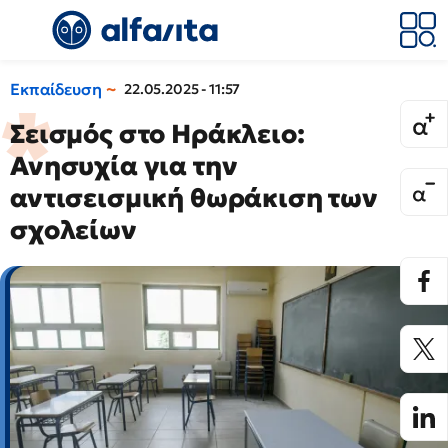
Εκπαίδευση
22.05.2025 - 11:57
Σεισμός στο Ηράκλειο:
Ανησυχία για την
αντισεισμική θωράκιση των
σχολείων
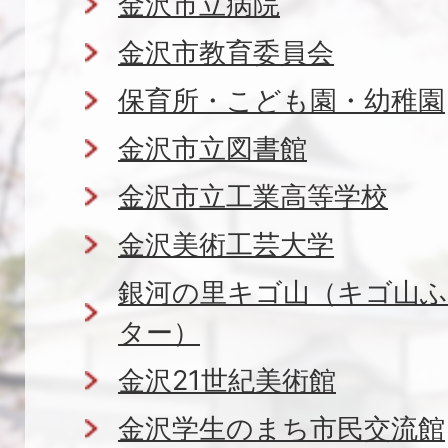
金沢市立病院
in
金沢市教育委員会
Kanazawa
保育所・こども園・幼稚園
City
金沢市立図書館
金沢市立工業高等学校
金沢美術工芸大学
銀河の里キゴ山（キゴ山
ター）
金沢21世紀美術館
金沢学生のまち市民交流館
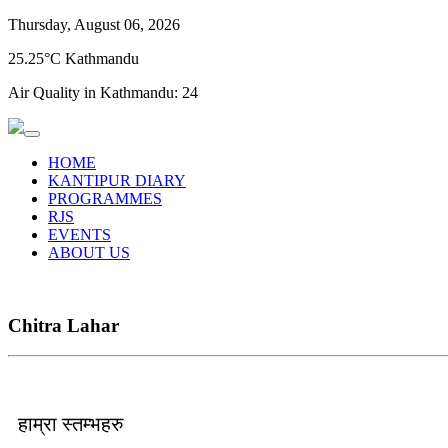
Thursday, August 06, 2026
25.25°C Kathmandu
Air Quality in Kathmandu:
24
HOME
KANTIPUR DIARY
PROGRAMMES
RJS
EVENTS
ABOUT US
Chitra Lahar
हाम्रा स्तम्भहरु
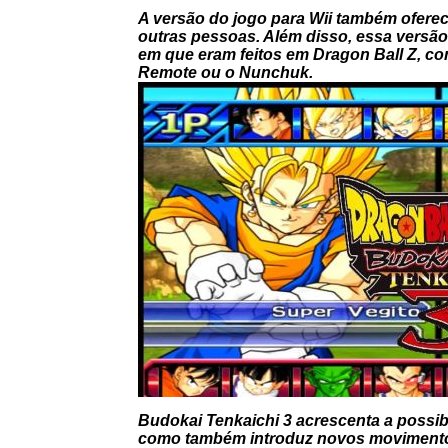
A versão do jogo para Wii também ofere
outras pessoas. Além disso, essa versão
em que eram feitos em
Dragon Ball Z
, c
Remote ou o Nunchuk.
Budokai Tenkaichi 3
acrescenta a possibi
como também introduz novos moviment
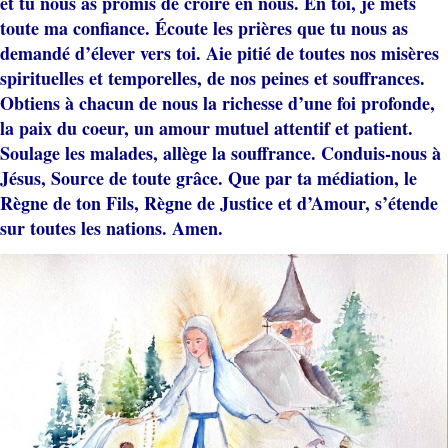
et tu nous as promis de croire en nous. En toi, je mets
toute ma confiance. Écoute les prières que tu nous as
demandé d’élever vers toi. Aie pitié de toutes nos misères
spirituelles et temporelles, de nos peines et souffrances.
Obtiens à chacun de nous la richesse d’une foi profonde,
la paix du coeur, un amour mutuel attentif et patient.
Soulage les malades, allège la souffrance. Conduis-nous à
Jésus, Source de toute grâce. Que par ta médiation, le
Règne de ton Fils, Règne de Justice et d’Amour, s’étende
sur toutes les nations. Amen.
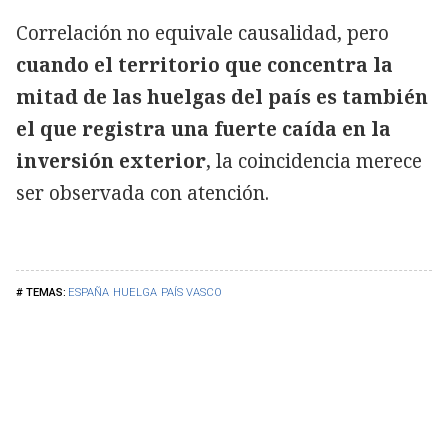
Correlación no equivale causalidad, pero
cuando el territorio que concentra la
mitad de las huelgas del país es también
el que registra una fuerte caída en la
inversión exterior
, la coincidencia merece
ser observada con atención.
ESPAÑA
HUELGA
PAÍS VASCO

——————————

Exercise goal - Take the material above and output only the lines from the one that contains "Thursday, August 06, 2026" through the one that contains "cuando el territorio que concentra la", ends included and images left out.

Answer to the exercise -
Thursday, August 06, 2026
25.25°C Kathmandu
Air Quality in Kathmandu:
24
HOME
KANTIPUR DIARY
PROGRAMMES
RJS
EVENTS
ABOUT US
Chitra Lahar
हाम्रा स्तम्भहरु
A versão do jogo para Wii também ofere
outras pessoas. Além disso, essa versão
em que eram feitos em
Dragon Ball Z
, c
Remote ou o Nunchuk.
Budokai Tenkaichi 3
acrescenta a possibi
como também introduz novos moviment
et tu nous as promis de croire en nous. En toi, je mets
toute ma confiance. Écoute les prières que tu nous as
demandé d’élever vers toi. Aie pitié de toutes nos misères
spirituelles et temporelles, de nos peines et souffrances.
Obtiens à chacun de nous la richesse d’une foi profonde,
la paix du coeur, un amour mutuel attentif et patient.
Soulage les malades, allège la souffrance. Conduis-nous à
Jésus, Source de toute grâce. Que par ta médiation, le
Règne de ton Fils, Règne de Justice et d’Amour, s’étende
sur toutes les nations. Amen.
Correlación no equivale causalidad, pero
cuando el territorio que concentra la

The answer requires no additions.